Hardcover Web Scrape

Goals of the notebook

In this notebook, I’m going to

  • import the Post45 Data Collective’s NYT bestseller data set
  • web scrape the NYT Hardcover Fiction List
  • clean the data
  • join the data sets
  • save the data

I’ll load any libraries I might need.

library(readr)
library(tidyverse)
── Attaching core tidyverse packages ──────────────────────── tidyverse 2.0.0 ──
✔ dplyr     1.1.4     ✔ purrr     1.0.4
✔ forcats   1.0.0     ✔ stringr   1.5.1
✔ ggplot2   3.5.2     ✔ tibble    3.3.0
✔ lubridate 1.9.4     ✔ tidyr     1.3.1
── Conflicts ────────────────────────────────────────── tidyverse_conflicts() ──
✖ dplyr::filter() masks stats::filter()
✖ dplyr::lag()    masks stats::lag()
ℹ Use the conflicted package (<http://conflicted.r-lib.org/>) to force all conflicts to become errors
library(janitor)

Attaching package: 'janitor'

The following objects are masked from 'package:stats':

    chisq.test, fisher.test
library(lubridate)
library(rvest)

Attaching package: 'rvest'

The following object is masked from 'package:readr':

    guess_encoding

Main Data Import

I’ll import the years I already have. I downloaded this from the Post45 Data Collective which is run by Emory University. It’s every week of the New York Times Bestsellers list going back to when it started in 1931 up to December 2020.

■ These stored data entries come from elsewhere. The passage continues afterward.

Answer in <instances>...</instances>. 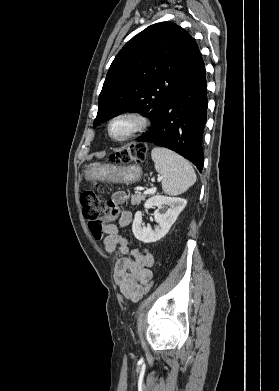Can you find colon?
Instances as JSON below:
<instances>
[{
  "label": "colon",
  "mask_w": 279,
  "mask_h": 391,
  "mask_svg": "<svg viewBox=\"0 0 279 391\" xmlns=\"http://www.w3.org/2000/svg\"><path fill=\"white\" fill-rule=\"evenodd\" d=\"M146 153L147 146L137 143L118 151L113 156V160L119 164L142 162L145 160ZM80 201L92 236L101 239L104 220L116 218L119 214V208L92 191L82 193ZM152 286L153 281L149 280L144 286L143 294H147Z\"/></svg>",
  "instance_id": "5ec220e1"
}]
</instances>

bestsellers_post_45 <- read_tsv("data-raw/nyt_full.tsv") |> 
  glimpse()
Rows: 60386 Columns: 6
── Column specification ────────────────────────────────────────────────────────
Delimiter: "\t"
chr  (2): title, author
dbl  (3): year, rank, title_id
date (1): week

ℹ Use `spec()` to retrieve the full column specification for this data.
ℹ Specify the column types or set `show_col_types = FALSE` to quiet this message.
Rows: 60,386
Columns: 6
$ year     <dbl> 1931, 1931, 1931, 1931, 1931, 1931, 1931, 1931, 1931, 1931, 1…
$ week     <date> 1931-10-12, 1931-10-12, 1931-10-12, 1931-10-12, 1931-10-12, …
$ rank     <dbl> 1, 2, 3, 4, 5, 1, 2, 3, 4, 5, 1, 2, 3, 1, 2, 3, 1, 2, 3, 1, 2…
$ title_id <dbl> 6477, 1808, 5304, 4038, 3946, 2878, 7031, 413, 859, 4235, 287…
$ title    <chr> "THE TEN COMMANDMENTS", "FINCHE'S FORTUNE", "THE GOOD EARTH",…
$ author   <chr> "Warwick Deeping", "Mazo de la Roche", "Pearl S. Buck", "Will…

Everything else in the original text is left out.